Как-то странно запутано все... На фронте им было, наверное, легче: враг всегда перед тобой или, на худой конец, вокруг тебя одни враги. Можешь — бей, не можешь — умирай: и ясно, и амба. А у нас — кто враг? Шибко правильная, шиворот-навыворот-наоборот, клизьма Очкарик с отцом своим Хомяком, тыловою крысой? Или, может быть, все-таки Мамай, когда начинает подличать? Или, как его? — Бабель, которого я знать не знаю, но про которого отец сказал, что он и есть враг народа? Тихонький Борис Савельевич, потому что вроде бы как защищает того Бабеля, или какой-то по-недоброму грозный сегодня Миша Одесса? Спившийся с катушек трепач Васька Косой? Арасланов, потому что нас бил?.. Пигал с Пецей? Ну, враги... Только они вроде как лично мои враги, а не столько всеобщие. Мелкая шантрапа просто... Вот Барыга — точно враг, потому что сволочь, шкура, спекулянтская морда, а разве с ним что сделаешь, разве его, допустим, можно самосудом к стенке поставить? Да и не самосудом, а судом? Тебя же преступником и признают...
А враги есть, конечно, есть, иначе почему все так запутано, и почему бы мне так часто становилось трудно и плохо в самый счастливый на свете день? Мне... А Мамаю?
Очень сложно всегда с ним, а в последнее время особенно. Семядоля мне как-то даже осторожненько намекал, что-де Герман Нагаев для меня не самый подходящий друг, а если мы все-таки дружим, то я-де должен на него в лучшую сторону влиять. Повлияй-ка!.. А мать — так она прямо говорит, что терпеть не может Герку и что я мог бы завести себе приятелей поприличней. Странное дело, как будто друзей себе подбирают, словно бы биту-галю в бабки: какая с руки, а какая не с руки! Да если и не друзей: я, допустим, и сам знаю, что Васька Косой, и Миша Урка, и прочие барыги с базара не лучшие на свете люди, но с ними можно кое-какие дела делать, а, кроме того, меня просто тянет к ним, потому что мне интересно с ними, так как у них тоже есть свое, и своя правда, которую больше нигде не узнаешь и не скажет тебе никто.

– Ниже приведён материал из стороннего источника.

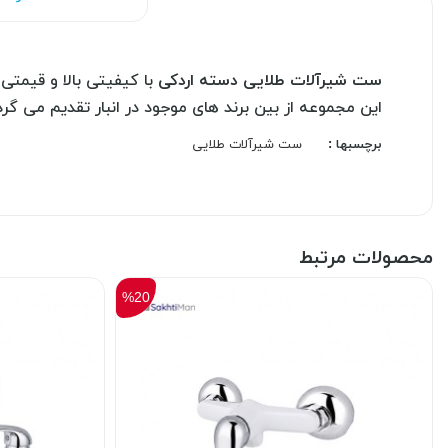
ست شیرآلات طلایی دسته اردکی
با کیفیتی بالا و قیمتی
این مجموعه از بین برند های موجود در انبار تقدیم می گرد
برچسبها :
ست شیرآلات طلایی
محصولات مرتبط
%20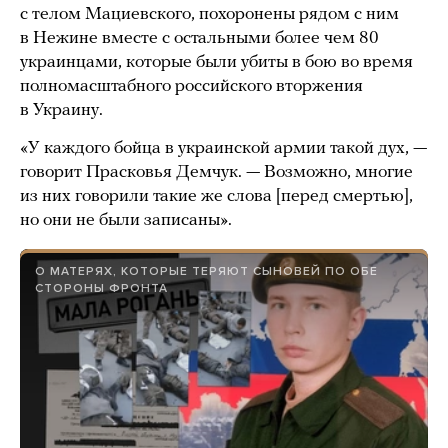
с телом Мациевского, похоронены рядом с ним
в Нежине вместе с остальными более чем 80
украинцами, которые были убиты в бою во время
полномасштабного российского вторжения
в Украину.
«У каждого бойца в украинской армии такой дух, —
говорит Прасковья Демчук. — Возможно, многие
из них говорили такие же слова [перед смертью],
но они не были записаны».
О МАТЕРЯХ, КОТОРЫЕ ТЕРЯЮТ СЫНОВЕЙ ПО ОБЕ
СТОРОНЫ ФРОНТА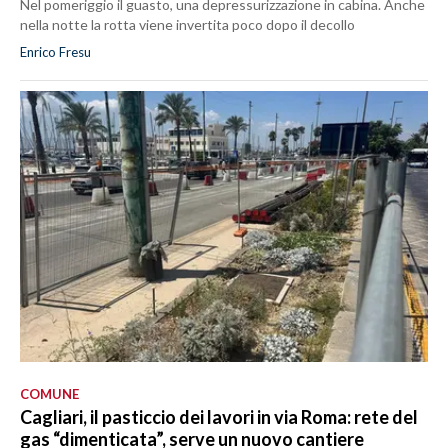
Nel pomeriggio il guasto, una depressurizzazione in cabina. Anche
nella notte la rotta viene invertita poco dopo il decollo
Enrico Fresu
COMUNE
Cagliari, il pasticcio dei lavori in via Roma: rete del
gas “dimenticata”, serve un nuovo cantiere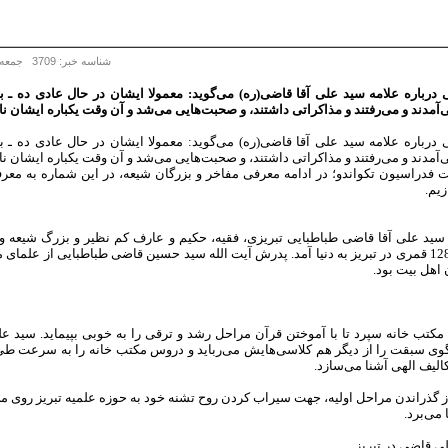
شناسه خبر: 3709 جمعه 17 آبان 1392 - 11:35
ی درباره علامه سید علی آقا قاضی(ره) می‌‌گوید: معمولا ایشان در حال عادی ده 
ی‌آمدند و می‌رفتند و مذاکراتی داشتند، و صحبت‌هایی می‌شد و آن وقت یکباره ایشان نا
ی درباره علامه سید علی آقا قاضی(ره) می‌‌گوید: معمولا ایشان در حال عادی ده 
ی‌آمدند و می‌رفتند و مذاکراتی داشتند، و صحبت‌هایی می‌شد و آن وقت یکباره ایشان نا
فدراسیون تکواندو؛ در ادامه معرفی مفاخر و بزرگان شیعه، در این شماره به معر
زیم.
سال 1282 یا 1285 قمری در تبریز به دنیا آمد. پدرش آیت الله سید حسین قاضی طباطبایی از علم
اهل بیت بود.
 مکتب خانه سپرد تا با آموختن قرآن مراحل رشد و ترقی را به خوبی بپیماید. سید
گوی سبقت را از دیگر هم کلاسی‌هایش می‌رباید و دروس مکتب خانه را به سرعت طی
کالیف الهی آشنا می‌سازد.
گذراندن مراحل اولیه، جهت سیراب کردن روح تشنه خود به حوزه علمیه تبریز روی می‌
 می‌برد.
ی قاضی در تبریز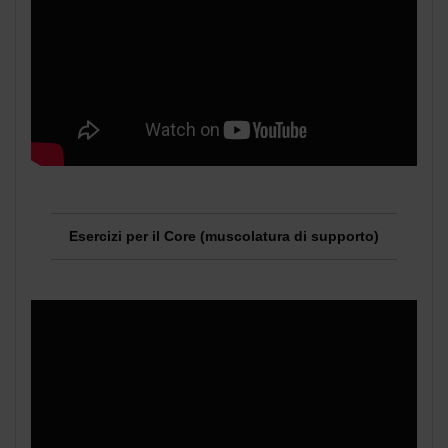
Esercizi per il Core (muscolatura di supporto)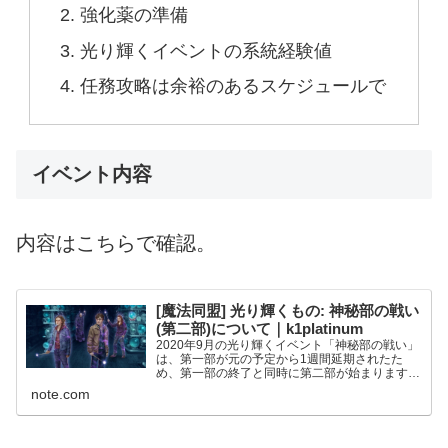
強化薬の準備
光り輝くイベントの系統経験値
任務攻略は余裕のあるスケジュールで
イベント内容
内容はこちらで確認。
[魔法同盟] 光り輝くもの: 神秘部の戦い
(第二部)について｜k1platinum
2020年9月の光り輝くイベント「神秘部の戦い」
は、第一部が元の予定から1週間延期されたた
め、第一部の終了と同時に第二部が始まります。
今回の最難関は、特別任務4/4の「光り輝くイベ
note.com
ントの系統経験値を500稼ぐ」です。これは時間
がかかります...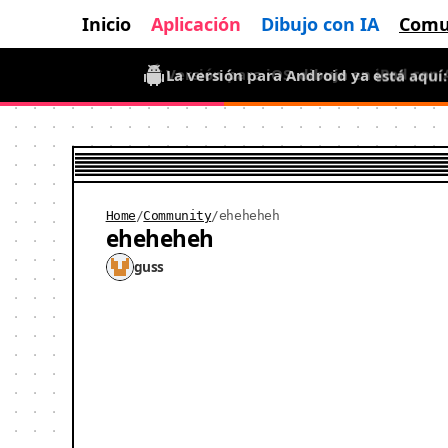
Inicio
Aplicación
Dibujo con IA
Comu
La versión para Android ya está aquí
Home
/
Community
/
eheheheh
eheheheh
guss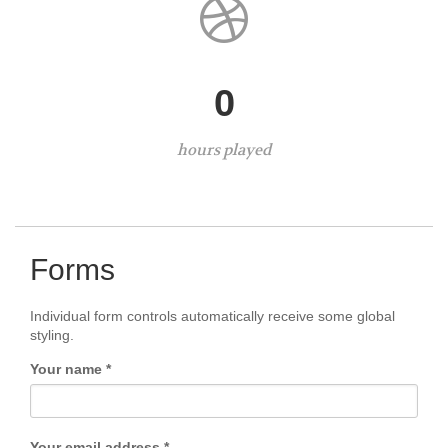
0
hours played
Forms
Individual form controls automatically receive some global
styling.
Your name *
Your email address *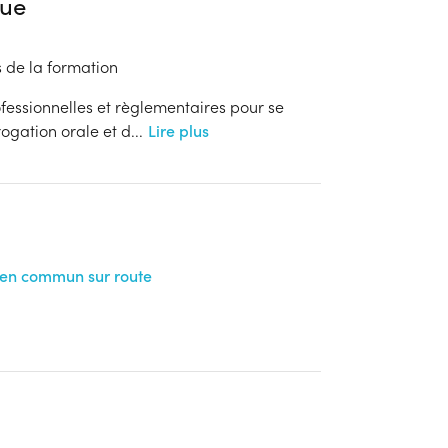
ue
es de la formation
fessionnelles et règlementaires pour se
rogation orale et d
...
Lire plus
 en commun sur route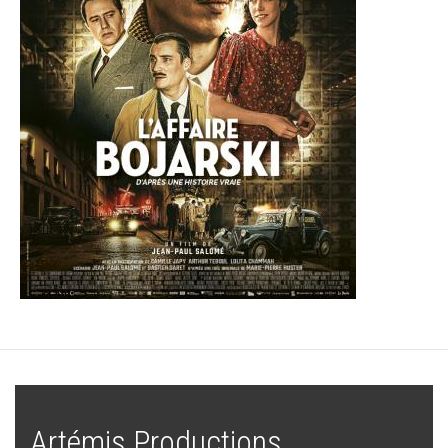
Artémis Productions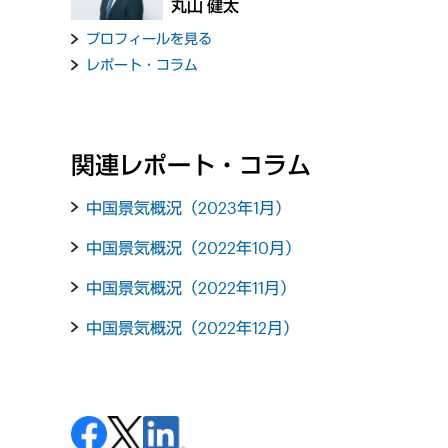
丸山 健太
プロフィールを見る
レポート・コラム
関連レポート・コラム
中国景気概況（2023年1月）
中国景気概況（2022年10月）
中国景気概況（2022年11月）
中国景気概況（2022年12月）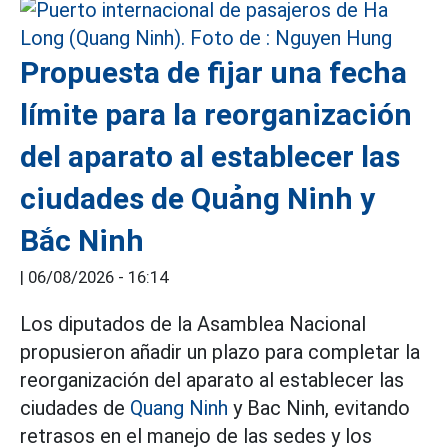
Propuesta de fijar una fecha
límite para la reorganización
del aparato al establecer las
ciudades de Quảng Ninh y
Bắc Ninh
|
06/08/2026 - 16:14
Los diputados de la Asamblea Nacional
propusieron añadir un plazo para completar la
reorganización del aparato al establecer las
ciudades de
Quang Ninh
y Bac Ninh, evitando
retrasos en el manejo de las sedes y los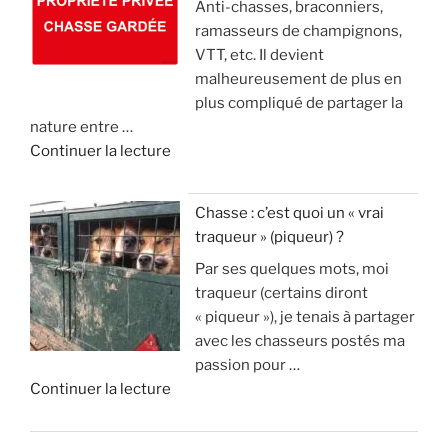
Anti-chasses, braconniers,
e
t
a
d
ramasseurs de champignons,
s
d
i
e
VTT, etc. Il devient
é
e
s
o
malheureusement de plus en
c
2
l
)
plus compliqué de partager la
o
1
e
nature entre …
l
m
c
»
d
Continuer la lecture
o
i
o
e
s
l
n
«
s
l
n
Chasse : c’est quoi un « vrai
u
i
a
traqueur » (piqueur) ?
A
p
o
i
Par ses quelques mots, moi
v
p
n
s
traqueur (certains diront
a
r
s
t
« piqueur »), je tenais à partager
n
i
d
u
avec les chasseurs postés ma
t
m
’
v
passion pour …
a
e
e
r
d
Continuer la lecture
g
n
u
a
e
e
t
r
i
«
s
1
o
m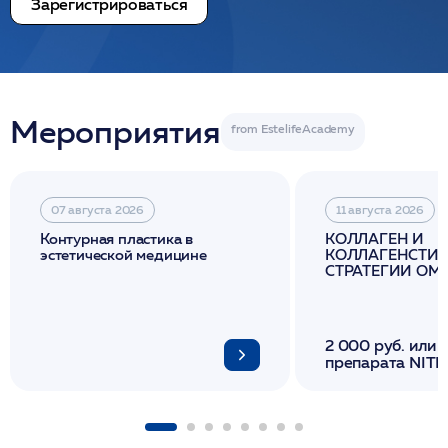
Зарегистрироваться
Мероприятия
07 августа 2026
11 августа 2026
Контурная пластика в
КОЛЛАГЕН И
эстетической медицине
КОЛЛАГЕНСТИМ
СТРАТЕГИИ О
И ЛИФТИНГА К
2 000 руб. или 
препарата NITH
флакона/ LINE
1 фл/ COLLOST о
FACETEM 1 шпр
ULTRACOL 1 фл
Miraline в день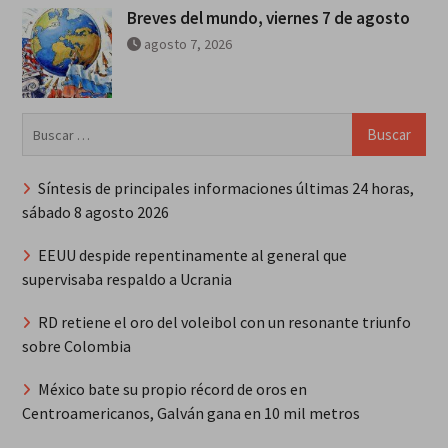
Breves del mundo, viernes 7 de agosto
agosto 7, 2026
Buscar:
Síntesis de principales informaciones últimas 24 horas,
sábado 8 agosto 2026
EEUU despide repentinamente al general que
supervisaba respaldo a Ucrania
RD retiene el oro del voleibol con un resonante triunfo
sobre Colombia
México bate su propio récord de oros en
Centroamericanos, Galván gana en 10 mil metros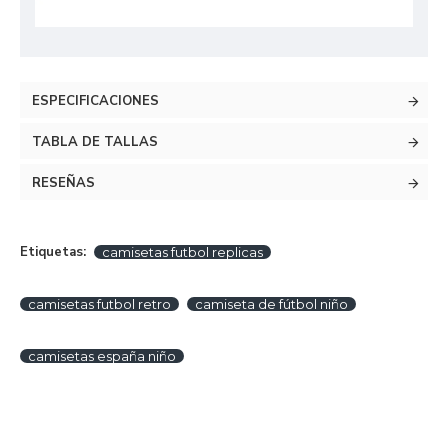
ESPECIFICACIONES
TABLA DE TALLAS
RESEÑAS
Etiquetas:
camisetas futbol replicas
camisetas futbol retro
camiseta de fútbol niño
camisetas españa niño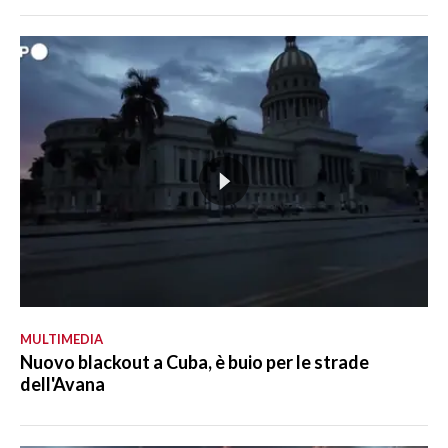
MULTIMEDIA
Nuovo blackout a Cuba, è buio per le strade
dell'Avana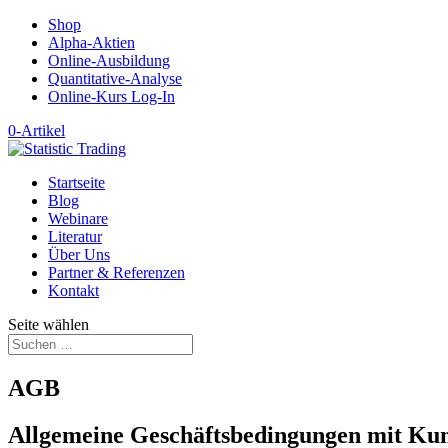
Shop
Alpha-Aktien
Online-Ausbildung
Quantitative-Analyse
Online-Kurs Log-In
0-Artikel
Startseite
Blog
Webinare
Literatur
Über Uns
Partner & Referenzen
Kontakt
Seite wählen
AGB
Allgemeine Geschäftsbedingungen mit Ku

А уж с Мамаем — с ним мы, видать, и верно что два лаптя пара, подходящий друг там он мне или подходящий враг. Вернее, такие мы с ним, наверное, и есть то ли друзья, то ли не друзья, как в песне «Служили два товарища в одном и том полке». Ежели бы случилось, как там поется: вдруг пуля просвистела, и товарищ мой упал, — все бы у нас, поди, дальше так и происходило:
Я подал ему ру-у-у-у-ку,
Я подал ему ру-у-у-у-ку,
Я подал ему руку, а он руку не берёть!
Я подал ему руку, а он руку не берёть!
Я плюнул ему в ро-о-о-о-жу,
Я плюнул ему в ро-о-о-о-жу,
Я плюнул ему в рожу — он обратно не плюёть...
В общем, как две говешки.
Хорошо, наверное, жить таким людям, как Оксана. Или хотя бы Манодя даже. Позавидуешь: радость сегодня — он и радуется. А разве ему когда легко жилось?
А мы с Мамаем будто радоваться еще не научились. Ведь Победа же!
И Оксана ведь мне сама только что такое сказала...
Но что у нас с Оксаной будет теперь, после того, как я такое натворил?
Э, да к бесу, к чертям собачьим: лучше не думать. Ни о чем подобном сегодня не надо думать, сегодня Победа, надо радоваться — и все, это главное. Все перемелется — мука будет! И никаких мук.
Мне же и самому ни о чем плохом не хочется даже и вспоминать?
Пока я так думал, мы и натолкнулись на людей, которые, видать, умели радоваться по-настоящему.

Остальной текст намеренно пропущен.